Robust Spectral Recovery for Dynamical Sampling

TL;DR

This paper introduces a robust spectral recovery method for dynamical sampling on finite cyclic grids, effectively handling outliers and improving accuracy over existing techniques.

Contribution

A novel robust spectral recovery model using low-rank Hankel recovery and Prony-type estimation, enhancing robustness against corruptions in dynamical sampling.

Findings

Accurately recovers spectra in the presence of outliers.

Outperforms existing methods in robustness and accuracy.
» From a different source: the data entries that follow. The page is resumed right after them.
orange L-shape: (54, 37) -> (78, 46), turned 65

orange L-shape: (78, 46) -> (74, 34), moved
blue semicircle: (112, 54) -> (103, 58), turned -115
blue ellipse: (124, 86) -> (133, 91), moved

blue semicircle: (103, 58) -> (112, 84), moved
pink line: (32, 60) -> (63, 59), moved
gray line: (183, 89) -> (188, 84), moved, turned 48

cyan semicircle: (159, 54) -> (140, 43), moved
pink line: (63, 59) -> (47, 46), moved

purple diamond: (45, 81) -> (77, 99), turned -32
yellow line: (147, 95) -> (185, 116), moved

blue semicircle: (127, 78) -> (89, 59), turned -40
Validated through numerical experiments.

Abstract

We study the spectral recovery problem for dynamical sampling on a finite cyclic grid. Given time snapshots obtained from a fixed uniform spatial subsampling of the orbit $x_{\ell}=A^{\ell}f$, we aim to recover the spectrum of the unknown circular convolution operator $A$. However, in the presence of outliers, even in only a few snapshots, existing approaches often struggle to recover the spectrum. We address this challenge by proposing a novel robust spectral recovery model in the presence of time-sparse corruptions. We propose a robust pipeline that lifts the problem to a sequence of robust low-rank Hankel recovery and completion tasks, followed by Prony-type spectral estimation. Numerical experiments confirm the accurate spectral recovery of the proposed approach and exhibit its superior robustness against state-of-the-art under various settings.